• [What the task asks]:
In the entries that follow, which lines hold the string "Invisalign"? List them.

• [Provided data]:
☆ ☆ ☆ ☆ ☆ ☆ ☆
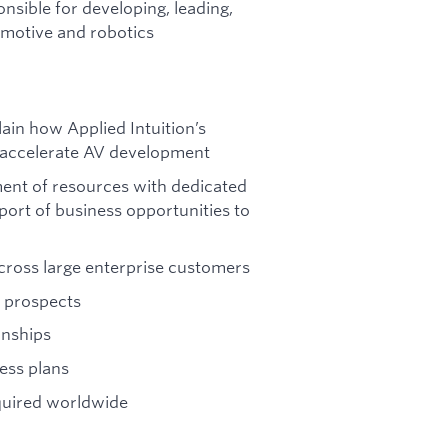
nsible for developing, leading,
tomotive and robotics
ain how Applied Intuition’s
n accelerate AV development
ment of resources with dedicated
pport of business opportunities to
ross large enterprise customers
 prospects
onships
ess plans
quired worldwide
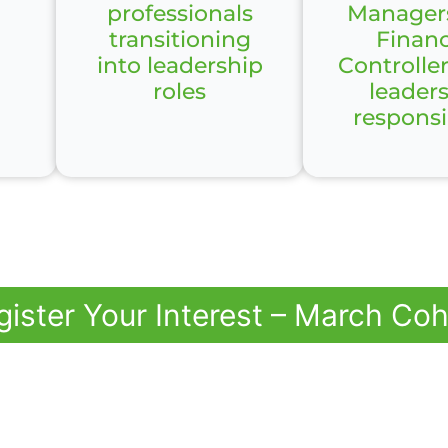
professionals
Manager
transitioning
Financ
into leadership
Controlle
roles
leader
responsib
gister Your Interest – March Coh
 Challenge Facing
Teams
☆ ☆ ☆ ☆ ☆ ☆ ☆
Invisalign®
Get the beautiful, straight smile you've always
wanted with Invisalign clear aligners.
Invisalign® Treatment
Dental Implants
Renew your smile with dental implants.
☆ ☆ ☆ ☆ ☆ ☆ ☆
• [Written solution]:
Invisalign®
wanted with Invisalign clear aligners.
Invisalign® Treatment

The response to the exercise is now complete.